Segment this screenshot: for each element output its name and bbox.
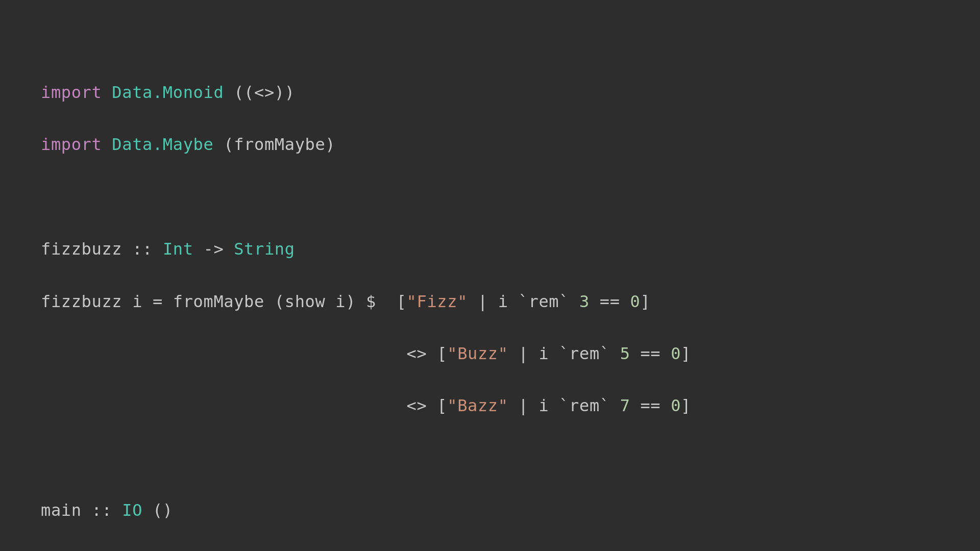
line-def: fizzbuzz i = fromMaybe (show i) $ ["Fizz… (41, 289, 691, 315)
code-block: {-# LANGUAGE MonadComprehensions #-} mod… (41, 0, 691, 551)
line-import-1: import Data.Monoid ((<>)) (41, 80, 691, 106)
line-empty-1 (41, 28, 691, 54)
line-cont1: <> ["Buzz" | i `rem` 5 == 0] (41, 341, 691, 367)
line-main-sig: main :: IO () (41, 497, 691, 523)
line-sig: fizzbuzz :: Int -> String (41, 236, 691, 262)
line-empty-2 (41, 184, 691, 210)
line-empty-3 (41, 445, 691, 471)
line-cont2: <> ["Bazz" | i `rem` 7 == 0] (41, 393, 691, 419)
line-import-2: import Data.Maybe (fromMaybe) (41, 132, 691, 158)
line-module: module Main where (41, 0, 691, 2)
code-container: {-# LANGUAGE MonadComprehensions #-} mod… (0, 0, 980, 551)
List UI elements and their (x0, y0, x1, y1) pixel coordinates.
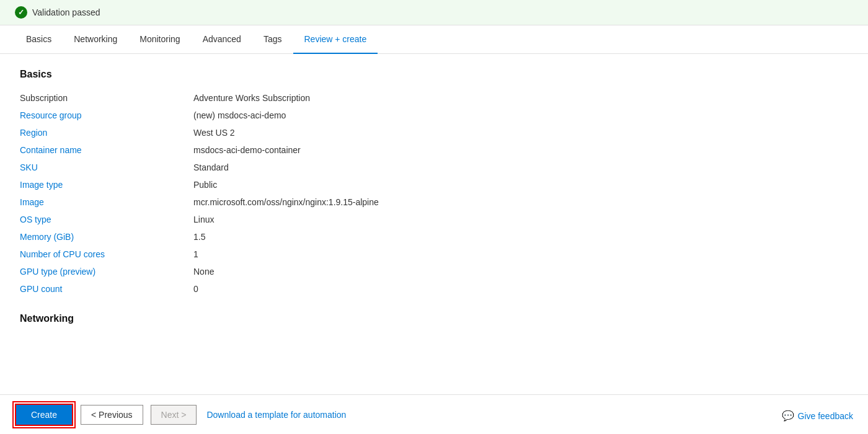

# # # # #

● REQUIRED WORK: Please write out all of the material above without changing a word, and omit any pictures.

● THE COMPLETED TASK:
Segment this screenshot: for each element output its name and bbox.
line-def: fizzbuzz i = fromMaybe (show i) $ ["Fizz… (41, 289, 691, 315)
code-block: {-# LANGUAGE MonadComprehensions #-} mod… (41, 0, 691, 551)
line-import-1: import Data.Monoid ((<>)) (41, 80, 691, 106)
line-empty-1 (41, 28, 691, 54)
line-cont1: <> ["Buzz" | i `rem` 5 == 0] (41, 341, 691, 367)
line-main-sig: main :: IO () (41, 497, 691, 523)
line-sig: fizzbuzz :: Int -> String (41, 236, 691, 262)
line-empty-2 (41, 184, 691, 210)
line-empty-3 (41, 445, 691, 471)
line-cont2: <> ["Bazz" | i `rem` 7 == 0] (41, 393, 691, 419)
line-import-2: import Data.Maybe (fromMaybe) (41, 132, 691, 158)
line-module: module Main where (41, 0, 691, 2)
code-container: {-# LANGUAGE MonadComprehensions #-} mod… (0, 0, 980, 551)
List UI elements and their (x0, y0, x1, y1) pixel coordinates.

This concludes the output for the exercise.